Early on I had some weird ‘waking dreams’ where I wouldn’t be able to tell when a dream would begin or end. One night, while Mimzy (Adam’s mother) sat with me, I slipped into one of those dreams. Adam had left for the day and Mimzy had come to visit with me that evening. She left at the end of visiting hours and Adam was to return for the night later on, though to me, Mimzy left for the night and I received a phone call shortly after that Adam had been in a devastating accident and had passed away in the car crash on his way back to see me.
I wasn’t sure what to do next. Mercy, one of the techs for my floor, popped in to remind me to eat dinner. She helped me into my wheelchair and set me up in front of my dinner tray.
Before she left, she popped her head back in the doorway, “What’s wrong?”
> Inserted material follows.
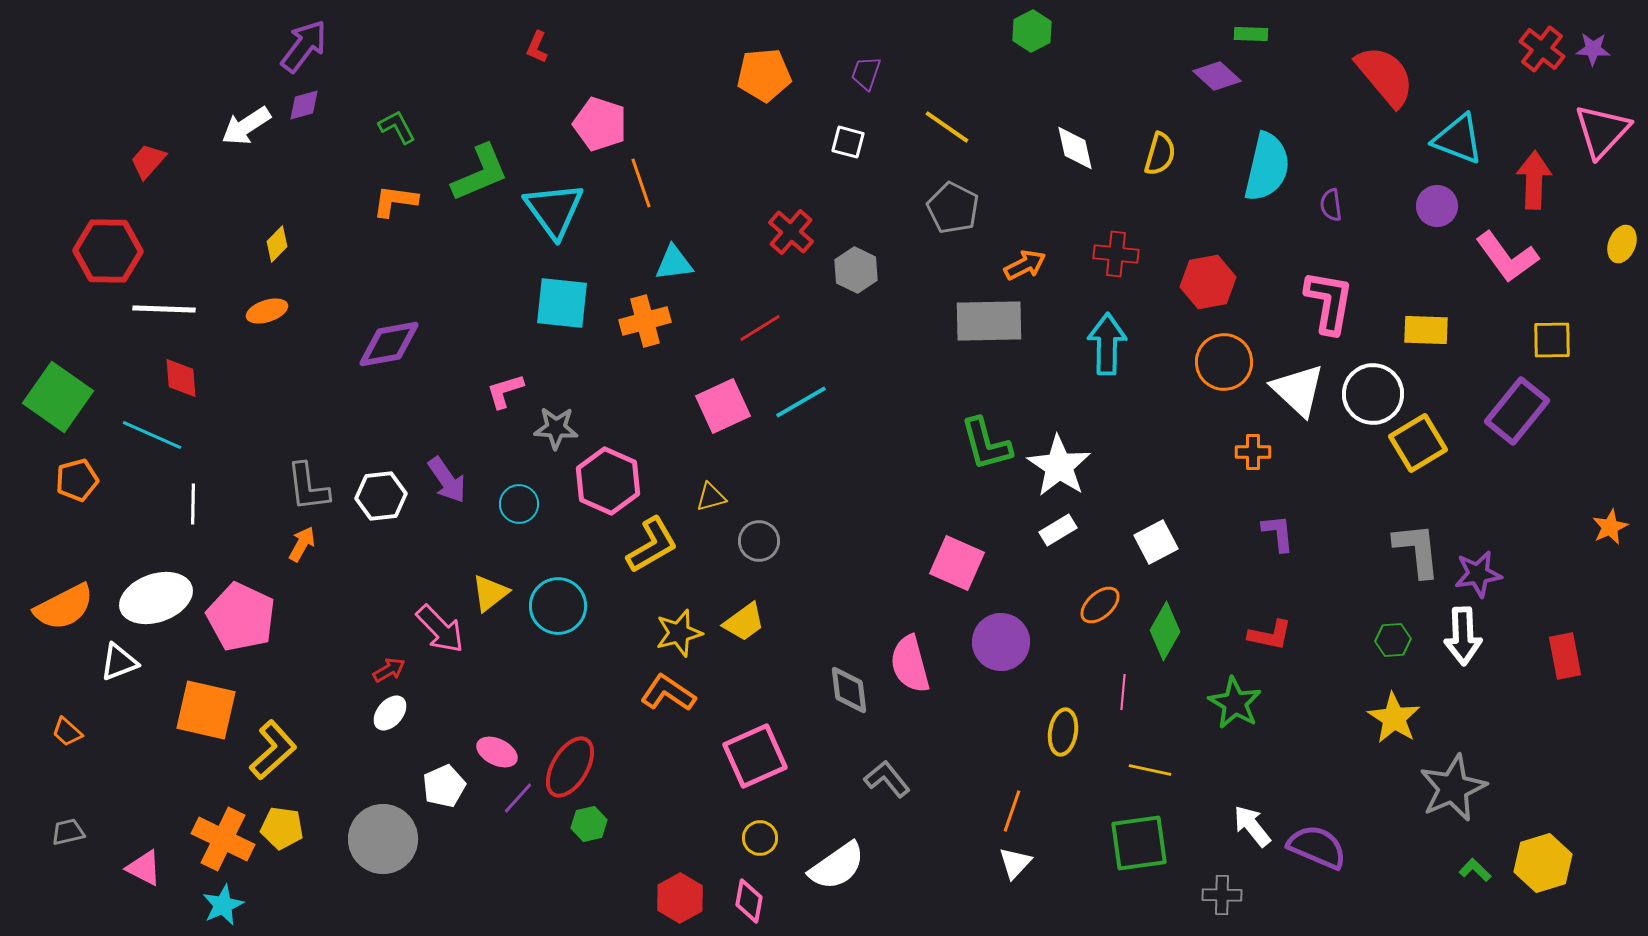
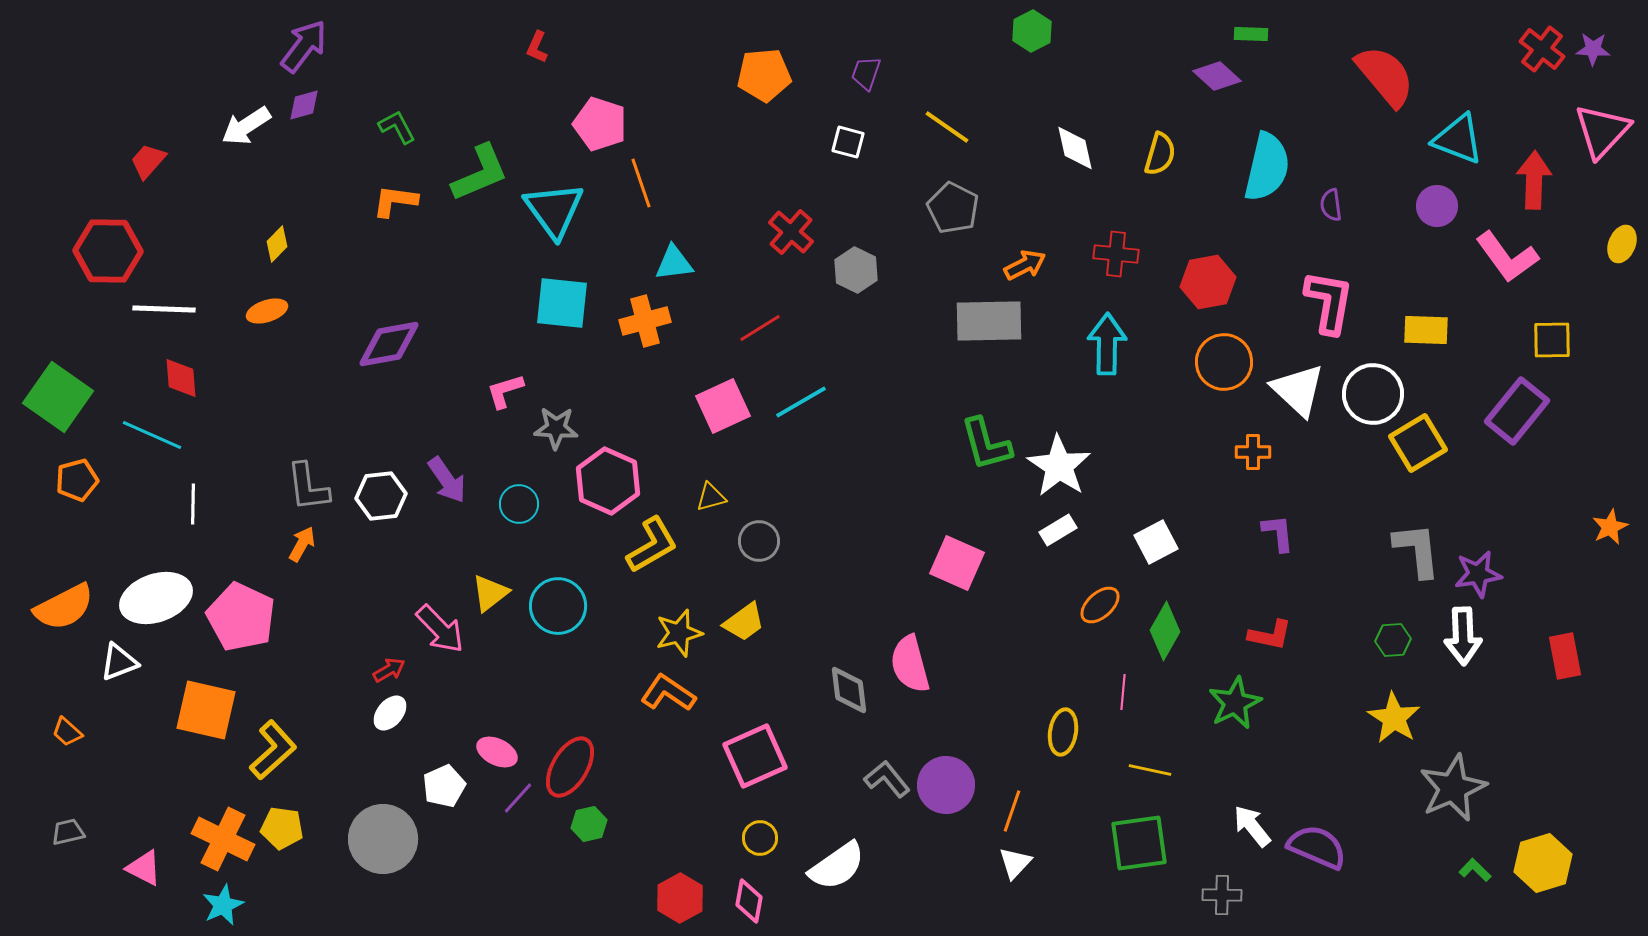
purple circle at (1001, 642): moved 55 px left, 143 px down
green star at (1235, 703): rotated 16 degrees clockwise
“Adam was in a wreck,” I couldn’t get the rest of the words out.
Mercy pursed her lips and nodded before asking if I wanted anything and stepping out. I shook my head and turned to my food, which had somehow become disgusting and unappealing. I set a fork full of meat back on my plate and lowered my head as tearless sobs shook me. I forced down four bites and wheeled myself to the hallway to ask Mercy to help me to bed.
A short while later, I heard Adam’s voice and Mercy’s very confused voice in the hallway. I don’t remember if I explained what had happened, but I felt horrible for causing unnecessary concern. If only my brain would work properly! I got great sleep that night though.